С Россией он сжился, как сживаются с собственной жизнью, в которой всё время что-то не так и надо начать заново, поправить — ведь всё поправимо, а в какой-то момент приходит приятие себя таким, какой есть, картина закончена, можно мыть кисточки и думать над обрамлением. Примерно так и произошло с Кабаковым в его отношениях с Россией: она такая, он — её часть, и ничто его здесь не стесняет. Каждый Сашин день начинался с двухсот граммов виски, в поездках по Европе вместо этого он получал кофе и нотацию, что «в 8 утра виски не пьют». «Да какое ваше дело?» — с возмущением пересказывал мне Саша свою реакцию. В России «порядка ж нет как нет», да и слава богу, — так он стал думать (и не помню, в какой момент стал истово православным).
Он снова прожил в романе «Всё поправимо» жизнь, от сталинских воронков до сегодняшних разочарований, когда мечты воплотились, а поместить их некуда и разделить не с кем, поскольку жизнь перестала быть общей, как некогда, а стала у каждого — своя, и «свои» стали чужими, и ты им чужой. По жизни, которой жил in corpore, теперь его провёл язык и сама композиция, которая прежде не была видна, поскольку в ней не было завершения. «Теперь, когда всё уже ясно и кажется, что по-другому и не могло случиться, да и не имеет никакого значения, как могло бы случиться, потому что всё уже произошло и будет идти дальше, как идёт, и ничто не остановит эту колесницу, пока не изотрётся ось, и не разлетится всё к чёртовой матери, и не рухнет вон с дороги в овраг, и не пронесётся мимо новый экипаж, — теперь я пытаюсь понять, как же мы жили тогда, как доживаем теперь.

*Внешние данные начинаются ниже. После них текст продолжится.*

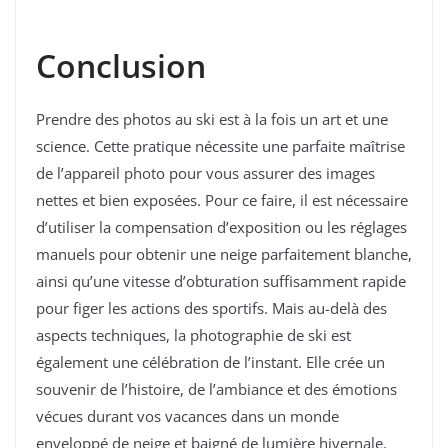
Conclusion
Prendre des photos au ski est à la fois un art et une
science. Cette pratique nécessite une parfaite maîtrise
de l’appareil photo pour vous assurer des images
nettes et bien exposées. Pour ce faire, il est nécessaire
d’utiliser la compensation d’exposition ou les réglages
manuels pour obtenir une neige parfaitement blanche,
ainsi qu’une vitesse d’obturation suffisamment rapide
pour figer les actions des sportifs. Mais au-delà des
aspects techniques, la photographie de ski est
également une célébration de l’instant. Elle crée un
souvenir de l’histoire, de l’ambiance et des émotions
vécues durant vos vacances dans un monde
enveloppé de neige et baigné de lumière hivernale.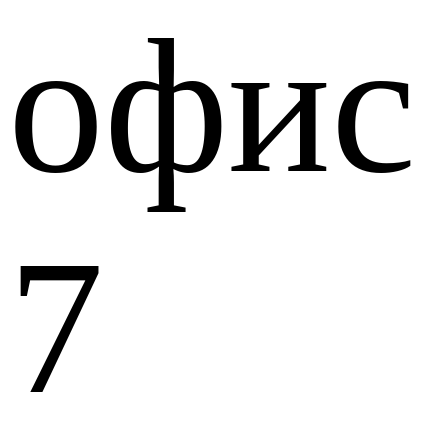
офис
7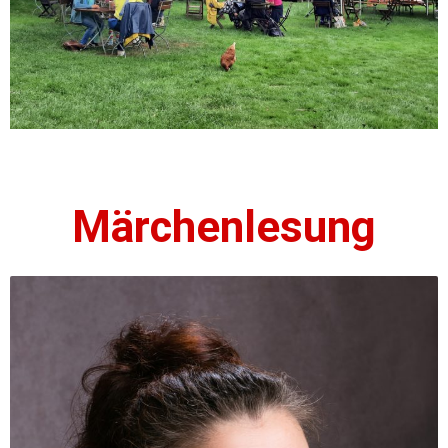
Märchenlesung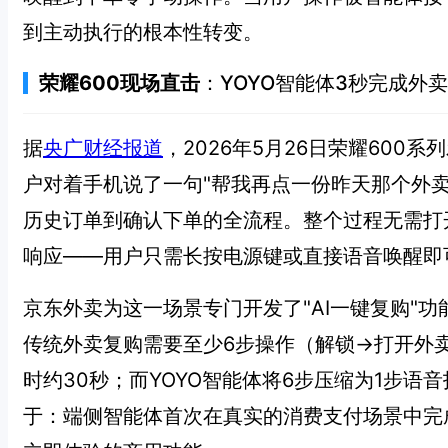
到主动执行的根本性转变。
荣耀600现场直击
：YOYO智能体3秒完成外
据
央广财经报道
，2026年5月26日荣耀60
户对着手机说了一句"帮我再点一份昨天那个外卖
历史订单到确认下单的全流程。整个过程无需打
响应——用户只需长按电源键或直接语音唤醒即
京东外卖为这一场景专门开发了"AI一键复购"功
传统外卖复购需要至少6步操作（解锁→打开外
时约30秒；而YOYO智能体将6步压缩为1步语
于：端侧智能体首次在真实的消费支付场景中完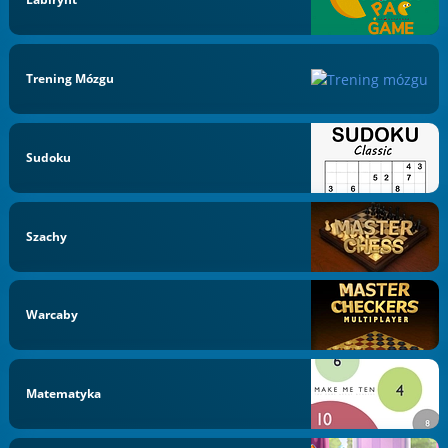
Trening Mózgu
Sudoku
Szachy
Warcaby
Matematyka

Мне, собственно, и делать-то уже больше нечего, кроме как пытаться понять. Им пока нет нужды, они ещё гонят вовсю, не думая о силе трения, победившей нас и уже их предупреждающей еле слышным сквозь грохот гонки скрипом. Они уже знают, конечно, что трение побеждает всегда и на финиш приходит без соперников, но им не до этого, да и нет давно тормозов» — с этого пролога начинается роман.

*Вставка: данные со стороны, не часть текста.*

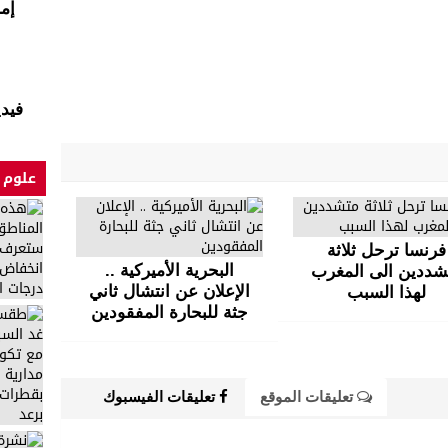
إم
فيد
علوم 
فرنسا ترحل ثلاثة
البحرية الأميركية ..
شددين الى المغرب
الإعلان عن انتشال ثاني
لهذا السبب
جثة للبحارة المفقودين
تعليقات الموقع
تعليقات الفيسبوك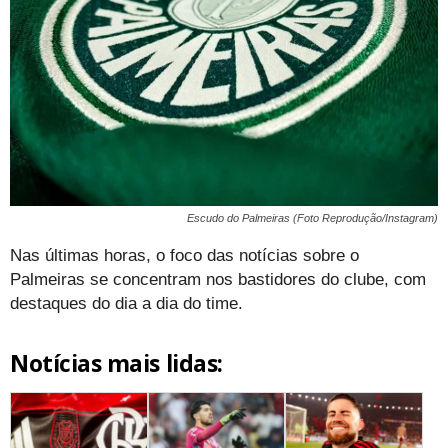
Escudo do Palmeiras (Foto Reprodução/Instagram)
Nas últimas horas, o foco das notícias sobre o
Palmeiras se concentram nos bastidores do clube, com
destaques do dia a dia do time.
Notícias mais lidas: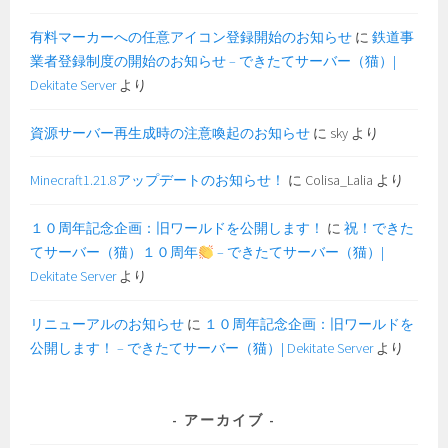
有料マーカーへの任意アイコン登録開始のお知らせ
に
鉄道事
業者登録制度の開始のお知らせ – できたてサーバー（猫）|
Dekitate Server
より
資源サーバー再生成時の注意喚起のお知らせ
に
sky
より
Minecraft1.21.8アップデートのお知らせ！
に
Colisa_Lalia
より
１０周年記念企画：旧ワールドを公開します！
に
祝！できた
てサーバー（猫）１０周年
– できたてサーバー（猫）|
Dekitate Server
より
リニューアルのお知らせ
に
１０周年記念企画：旧ワールドを
公開します！ – できたてサーバー（猫）| Dekitate Server
より
アーカイブ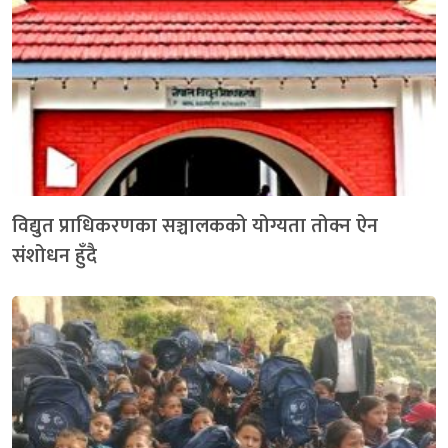
विद्युत प्राधिकरणका सञ्चालकको योग्यता तोक्न ऐन
संशोधन हुँदै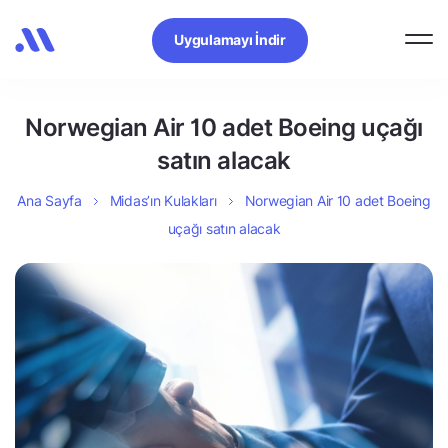
Uygulamayı İndir
Norwegian Air 10 adet Boeing uçağı
satın alacak
Ana Sayfa
Midas’ın Kulakları
Norwegian Air 10 adet Boeing
uçağı satın alacak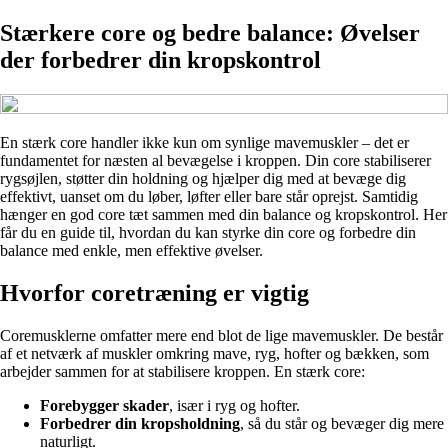
Stærkere core og bedre balance: Øvelser
der forbedrer din kropskontrol
En stærk core handler ikke kun om synlige mavemuskler – det er
fundamentet for næsten al bevægelse i kroppen. Din core stabiliserer
rygsøjlen, støtter din holdning og hjælper dig med at bevæge dig
effektivt, uanset om du løber, løfter eller bare står oprejst. Samtidig
hænger en god core tæt sammen med din balance og kropskontrol. Her
får du en guide til, hvordan du kan styrke din core og forbedre din
balance med enkle, men effektive øvelser.
Hvorfor coretræning er vigtig
Coremusklerne omfatter mere end blot de lige mavemuskler. De består
af et netværk af muskler omkring mave, ryg, hofter og bækken, som
arbejder sammen for at stabilisere kroppen. En stærk core:
Forebygger skader
, især i ryg og hofter.
Forbedrer din kropsholdning
, så du står og bevæger dig mere
naturligt.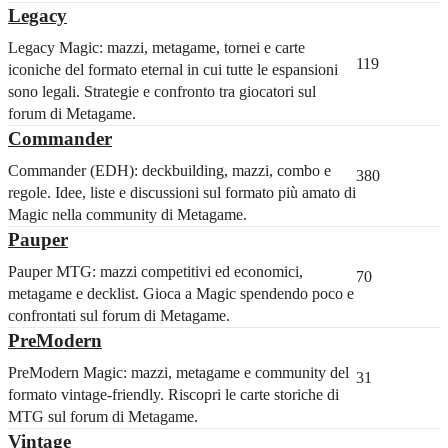
Legacy
Legacy Magic: mazzi, metagame, tornei e carte
119
iconiche del formato eternal in cui tutte le espansioni
sono legali. Strategie e confronto tra giocatori sul
forum di Metagame.
Commander
Commander (EDH): deckbuilding, mazzi, combo e
380
regole. Idee, liste e discussioni sul formato più amato di
Magic nella community di Metagame.
Pauper
Pauper MTG: mazzi competitivi ed economici,
70
metagame e decklist. Gioca a Magic spendendo poco e
confrontati sul forum di Metagame.
PreModern
PreModern Magic: mazzi, metagame e community del
31
formato vintage-friendly. Riscopri le carte storiche di
MTG sul forum di Metagame.
Vintage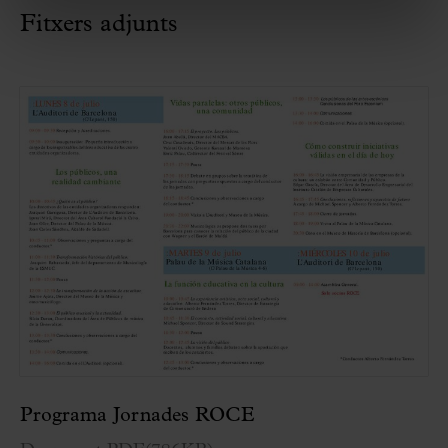
Fitxers adjunts
Programa Jornades ROCE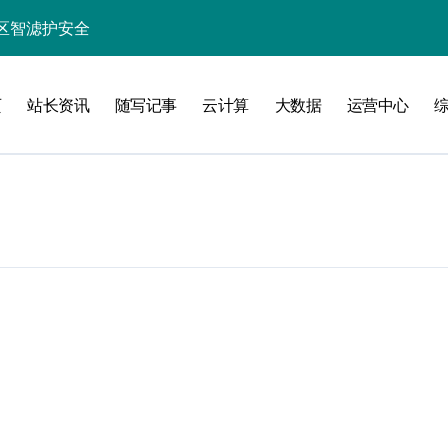
区智滤护安全
新范式
页
站长资讯
随写记事
云计算
大数据
运营中心
内容智能化升级
价值指数级攀升
站长资讯科技跃迁
航安全防注入
注入技术进阶
科技策略全解析
防注入实战攻略
者科技提炼硬功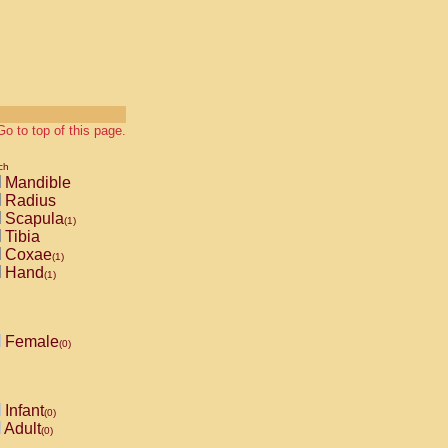
Go to top of this page.
ch
Mandible
Radius
Scapula
(1)
Tibia
Coxae
(1)
Hand
(1)
Female
(0)
Infant
(0)
Adult
(0)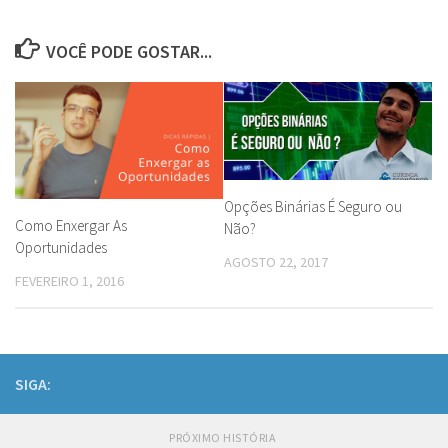
VOCÊ PODE GOSTAR...
Opções Binárias É Seguro ou
Como Enxergar As
Não?
Oportunidades
AGOSTO 22, 2017
FEVEREIRO 1, 2016
SIGA:
PRÓXIMO HISTÓRIA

«Сила трения» привела Кабакова к болезни Паркинсона — непоправимой, сковывающей постепенно, но неуклонно, до полного обездвижения, это такая смерть в замедленной съёмке. И Саша жил с ней многие годы, продолжая писать, а во всё более редких выходах в свет всё так же тщательно одеваясь: сорочка тонкого полотна, твидовый пиджак с платочком в верхнем кармане, вельветовые брюки, непременный длинный шарф. Высокий, всегда сутулившийся, поджарый, в последние годы с палочкой, Саша мумифицировался на глазах — и внешне, и внутренне. В повести «Беглец» (названной романом, изданной тонкой книжкой с большими полями и увеличенным шрифтом) он пытается остановить время: ничего не меняется, жизнь — один и тот же прошлый, позапрошлый век. Сашин «величественный вид» был теперь обусловлен болезнью, затруднённостью каждого движения, даже улыбки.

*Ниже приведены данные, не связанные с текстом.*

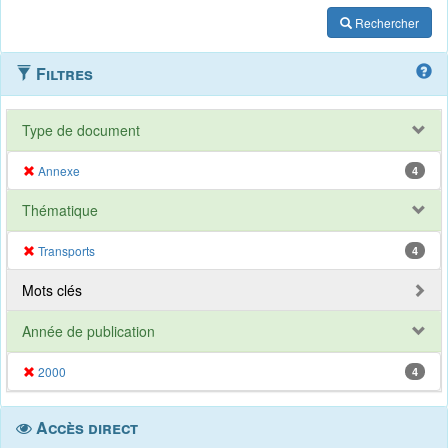
Rechercher
Filtres
Type de document
Annexe
4
Thématique
Transports
4
Mots clés
Année de publication
2000
4
Accès direct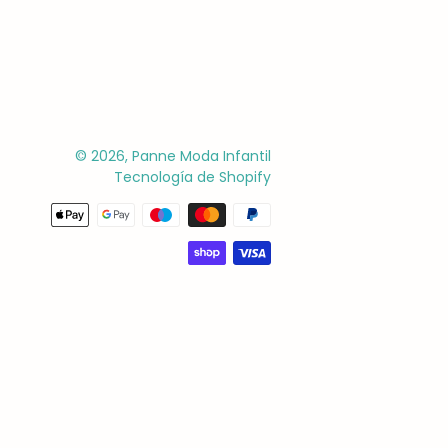
© 2026,
Panne Moda Infantil
Tecnología de Shopify
Métodos
de
pago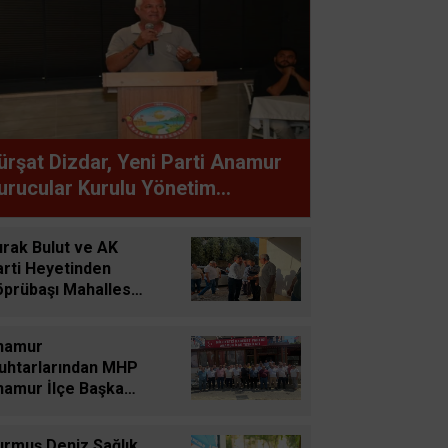
ürşat Dizdar, Yeni Parti Anamur
urucular Kurulu Yönetim
aşkanlığına Adaylığını Açıkladı
urak Bulut ve AK
arti Heyetinden
öprübaşı Mahallesi
yareti
namur
uhtarlarından MHP
namur İlçe Başkanı
ehmet Yayla'ya
yırlı Olsun Ziyareti
urmuş Deniz Sağlık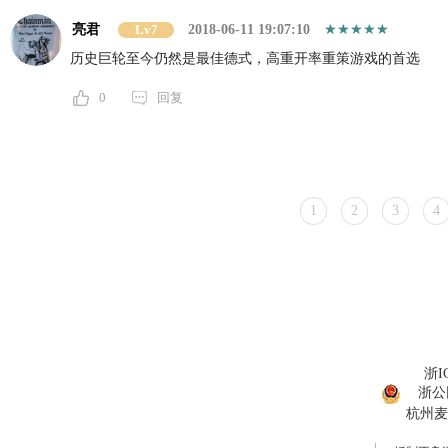
亮君
Lv7
2018-06-11 19:07:10
历史巨轮至今仍然是最佳德式，高重开率重策游戏的首选
0
回复
1
2
3
4
浙I
浙公网
杭州麦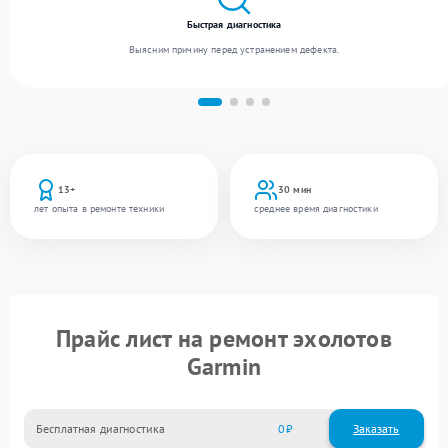
Быстрая диагностика
Выясним причину перед устранением дефекта.
13+
30 мин
лет опыта в ремонте техники
среднее время диагностики
Прайс лист на ремонт эхолотов
Garmin
Бесплатная диагностика
0
Заказать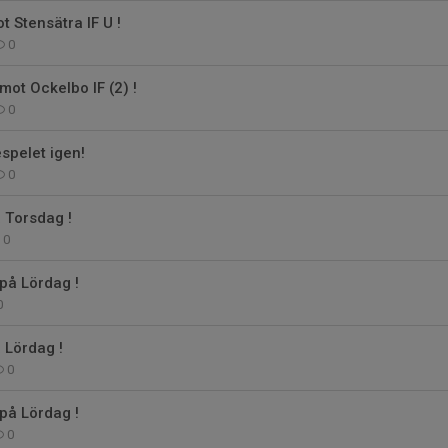
 Stensätra IF U !
0
t Ockelbo IF (2) !
0
espelet igen!
0
 Torsdag !
0
å Lördag !
0
 Lördag !
0
å Lördag !
0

Кабаков написал несчётное количество статей и порядка тридцати книг, получил немало премий, был хорошим человеком, эпикурейцем и стоиком одновременно. Его любили то что называется «все» — и вопреки, и несмотря на, что случается довольно редко. Да, всё поправимо и после смерти будет ещё не раз поправлено. Вот и всё, покойся с миром.